The era of privatisation by theft, whose effects in most cases implied the closing of companies and job losses for a large number of workers, is coming to an end. (While some authors think that such things resulted from the application of the neo-liberal economic concept of development, I am of the opinion that in the case of Serbia and other similar states in the region this has only indirectly resulted from it).

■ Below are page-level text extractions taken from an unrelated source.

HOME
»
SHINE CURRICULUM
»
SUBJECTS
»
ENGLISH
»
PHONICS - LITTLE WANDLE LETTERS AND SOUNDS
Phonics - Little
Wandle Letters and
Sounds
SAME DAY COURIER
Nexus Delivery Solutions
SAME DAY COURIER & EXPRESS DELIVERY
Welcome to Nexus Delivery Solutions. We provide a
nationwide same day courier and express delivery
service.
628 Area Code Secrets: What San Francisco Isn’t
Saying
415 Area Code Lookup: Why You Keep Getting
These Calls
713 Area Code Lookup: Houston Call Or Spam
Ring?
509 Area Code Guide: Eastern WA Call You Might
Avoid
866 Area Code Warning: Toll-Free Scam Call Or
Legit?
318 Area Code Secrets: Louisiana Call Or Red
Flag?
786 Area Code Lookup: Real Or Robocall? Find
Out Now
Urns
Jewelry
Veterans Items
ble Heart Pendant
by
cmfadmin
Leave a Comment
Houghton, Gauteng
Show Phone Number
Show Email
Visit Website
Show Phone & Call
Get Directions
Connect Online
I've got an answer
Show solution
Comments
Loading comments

As a result, transition has impoverished a considerable number of citizens entailing tremendous deterioration of living conditions for numerous families, and an emergence of a small number of extremely rich people whose connections with the political elites and authorities often cause controversy. The long-term degradation of ‘middle-class professions’ which for the most part depend on funds from public sources (teachers, professors, doctors, most jobs in the public administration) exerts an impact on tremendous redefining of value criteria in the consciousness of ordinary citizens and young people in particular (special analyses should be done on this matter).

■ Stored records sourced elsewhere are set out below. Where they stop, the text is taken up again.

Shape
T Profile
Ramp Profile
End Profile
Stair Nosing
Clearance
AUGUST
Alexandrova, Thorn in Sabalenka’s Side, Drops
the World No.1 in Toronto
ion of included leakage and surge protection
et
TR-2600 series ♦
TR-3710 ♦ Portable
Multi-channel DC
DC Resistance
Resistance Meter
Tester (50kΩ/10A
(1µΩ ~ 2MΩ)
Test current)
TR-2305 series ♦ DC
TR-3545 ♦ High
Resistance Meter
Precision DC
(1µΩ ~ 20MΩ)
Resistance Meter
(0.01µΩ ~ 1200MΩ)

There are many cases of radical change which have not resulted in visible improvements for many people. It might be relatively simple to consider the dynamics and results of legislative activities which have been carried out intensively for the last dozen years within the process of association with the EU. A large number of new regulations have been adopted in order to harmonise the laws of Serbia with the EU. In some areas, in particular the legal system, this has led to the introduction of new practices, notions, norms and such like, often done without their consequences being communicated in an effective way. And some of these new laws have led to reduced labour rights.

Too Little

EU standards have therefore been introduced in a country where the average net monthly salary is 400 euros. (Under such circumstances, the broadly established preconditions for the existence and persistence of corruption, operation of a law-based state, respect for human rights, etc. can be discussed much more minutely). Adopting laws by emergency ordinance (with no public debate or any participation of interested parties) contributes to keeping up the discrepancy between normative and realistic matters, reflected in various spheres of life. In spite of some positive results achieved in the field of attracting foreign investment, state-operated media has often suggested that this investment has led to the humiliating treatment of domestic employees, violation of their already fragile rights and the accelerated sale of the remaining natural resources of the country.

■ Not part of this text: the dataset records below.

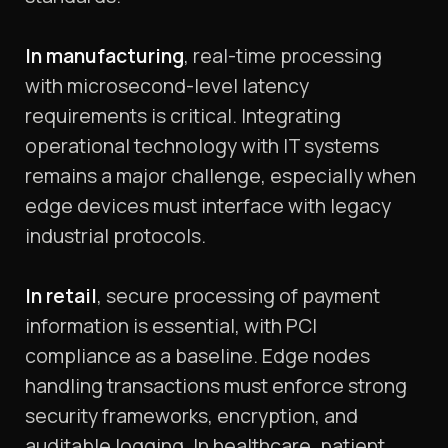
In manufacturing
, real-time processing
with microsecond-level latency
requirements is critical. Integrating
operational technology with IT systems
remains a major challenge, especially when
edge devices must interface with legacy
industrial protocols.
In retail
, secure processing of payment
information is essential, with PCI
compliance as a baseline. Edge nodes
handling transactions must enforce strong
security frameworks, encryption, and
auditable logging. In healthcare, patient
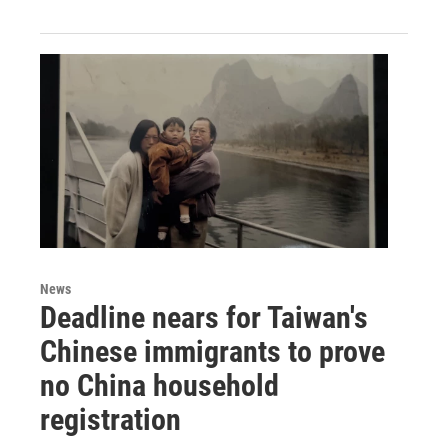
News
Deadline nears for Taiwan's
Chinese immigrants to prove
no China household
registration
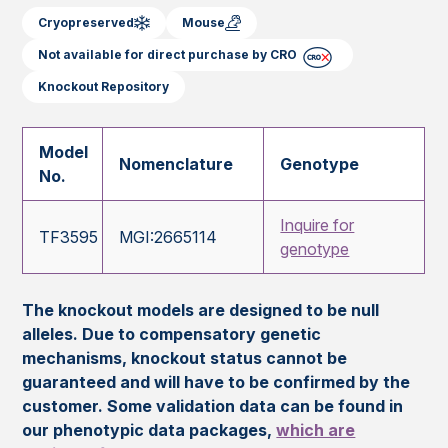
Cryopreserved
Mouse
Not available for direct purchase by CRO
Knockout Repository
Model
Nomenclature
Genotype
No.
Inquire for
TF3595
MGI:2665114
genotype
The knockout models are designed to be null
alleles. Due to compensatory genetic
mechanisms, knockout status cannot be
guaranteed and will have to be confirmed by the
customer. Some validation data can be found in
our phenotypic data packages,
which are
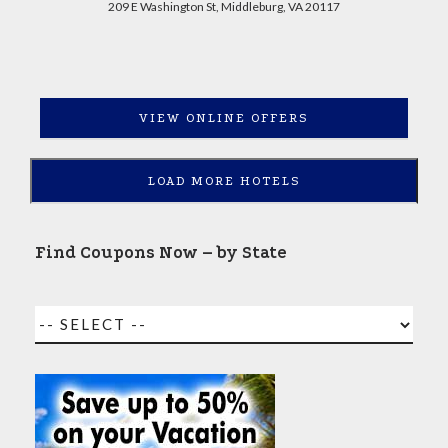
209 E Washington St, Middleburg, VA 20117
VIEW ONLINE OFFERS
LOAD MORE HOTELS
Find Coupons Now – by State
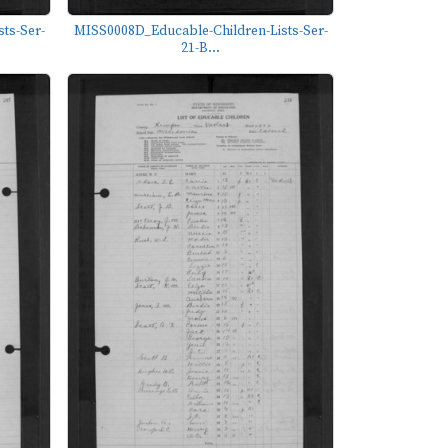
ts-Ser-
MISS0008D_Educable-Children-Lists-Ser-
21-B...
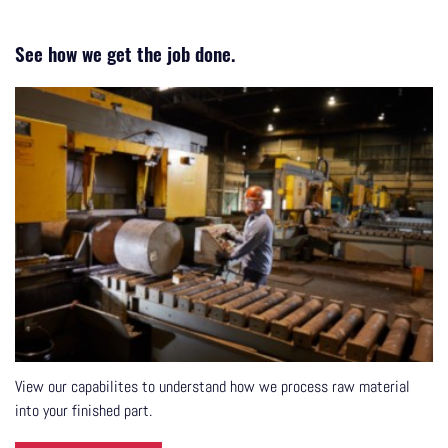
See how we get the job done.
View our capabilites to understand how we process raw material
into your finished part.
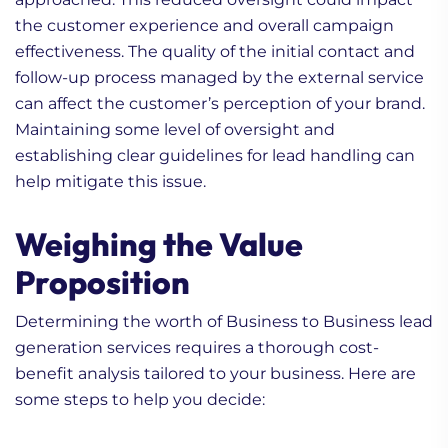
the customer experience and overall campaign
effectiveness. The quality of the initial contact and
follow-up process managed by the external service
can affect the customer’s perception of your brand.
Maintaining some level of oversight and
establishing clear guidelines for lead handling can
help mitigate this issue.
Weighing the Value
Proposition
Determining the worth of Business to Business lead
generation services requires a thorough cost-
benefit analysis tailored to your business. Here are
some steps to help you decide:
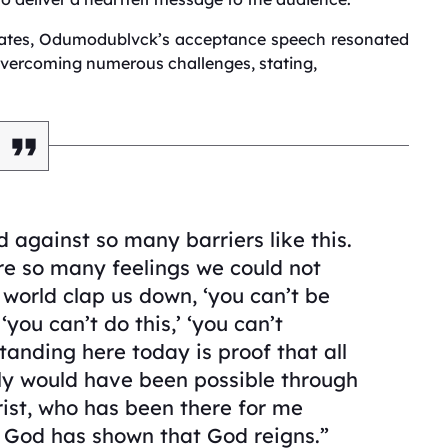
ciates, Odumodublvck’s acceptance speech resonated
overcoming numerous challenges, stating,
d against so many barriers like this.
re so many feelings we could not
world clap us down, ‘you can’t be
 ‘you can’t do this,’ ‘you can’t
tanding here today is proof that all
only would have been possible through
ist, who has been there for me
, God has shown that God reigns.”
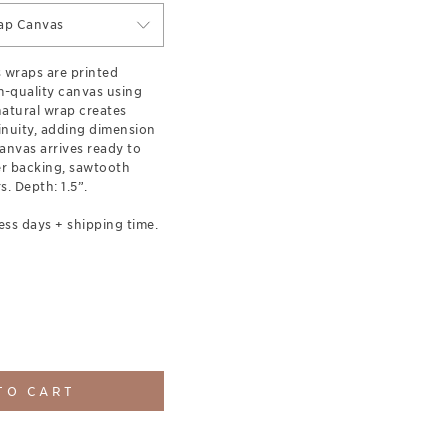
ap Canvas
s wraps are printed
-quality canvas using
 natural wrap creates
inuity, adding dimension
anvas arrives ready to
er backing, sawtooth
. Depth: 1.5”.
ess days + shipping time.
TO CART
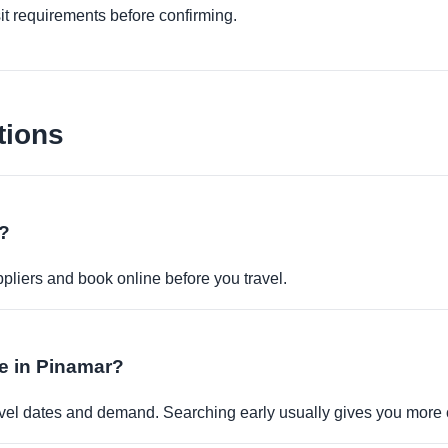
it requirements before confirming.
tions
e?
pliers and book online before you travel.
le in Pinamar?
travel dates and demand. Searching early usually gives you more 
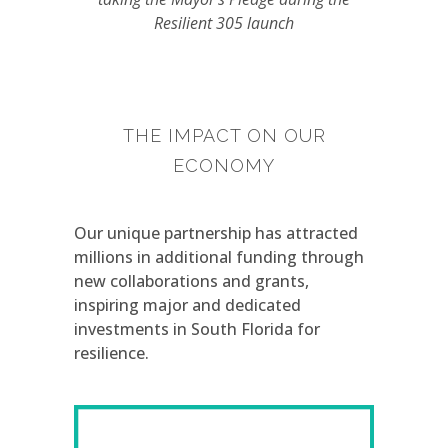
Resilient 305 launch
THE IMPACT ON OUR
ECONOMY
Our unique partnership has attracted
millions in additional funding through
new collaborations and grants,
inspiring major and dedicated
investments in South Florida for
resilience.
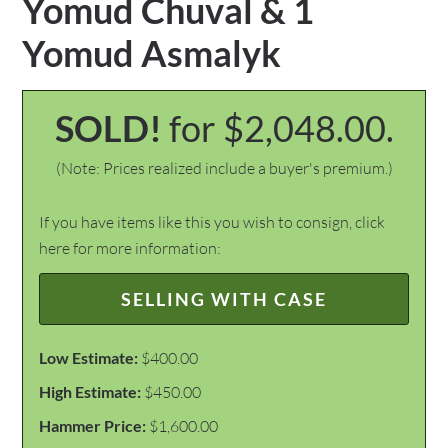
Yomud Chuval & 1
Yomud Asmalyk
SOLD!
for $2,048.00.
(Note: Prices realized include a buyer's premium.)
If you have items like this you wish to consign, click
here for more information:
SELLING WITH CASE
Low Estimate:
$400.00
High Estimate:
$450.00
Hammer Price:
$1,600.00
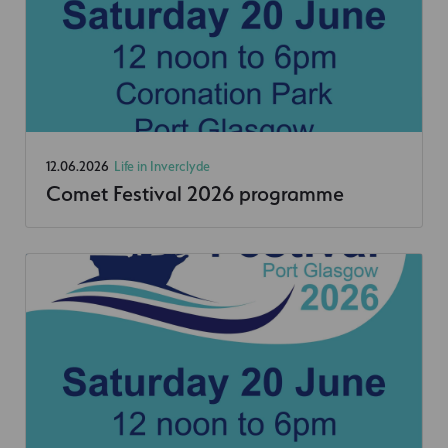
12.06.2026
Life in Inverclyde
Comet Festival 2026 programme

Linking these things with the EU or its leading member states is unavoidable and can be done in several ways. This is because the international community (and the EU, above all), has done far too little in this region for the last 25 years. In a methodological-technical sense, it is close, but also distant enough; as for personalisation it is adequately unclear; it seems that it has no instruments to defend itself on a daily basis against the propaganda of its opponents; communication between EU bodies and the public is sometimes confusing and written in a language which is most often not understandable for most people.

Double Standards

So in part the EU itself contributes to the decline in its attractiveness for ordinary citizens.  EU assistance is not sufficiently visible and is not promoted in a satisfactory way. Constant conditioning of the EU (or the perception of it)  in negotiations on membership contributes to the decline in attractiveness of the Union. This is particularly true bearing in mind the conditions under which some neighbouring countries have acceded the EU. In a broader sense, (fresh) memories of the bombardment of Yugoslavia in 1999 as well as the participation of some EU member states contribute to its disgrace. The perception of the contribution of the EU to the tragic dissolution of former Yugoslavia to the disadvantage of the Serbian people should be also added to this. (And to the disadvantage of other peoples, too. All have their reasons to be discontent). The attitude of the leading EU member states to the position of Kosovo and Metohija discredits the consistency of the EU relationship towards Serbia. This favours the positions which qualify EU policy as a policy of double standards.

The presence of casual (seasonal) workers from Bulgaria and Romania in Serbia also does little to advertise the benefits of EU membership. Developments in the EU itself and debates about its future are used as an argument in favour of strengthening some alternative options (or ‘options’) in the country’s foreign policy. Actually, we should keep in mind that Serbia’s membership of the EU is not in the interest of a part of the political elite as it represents a threat to status quo, which for them is very comfortable.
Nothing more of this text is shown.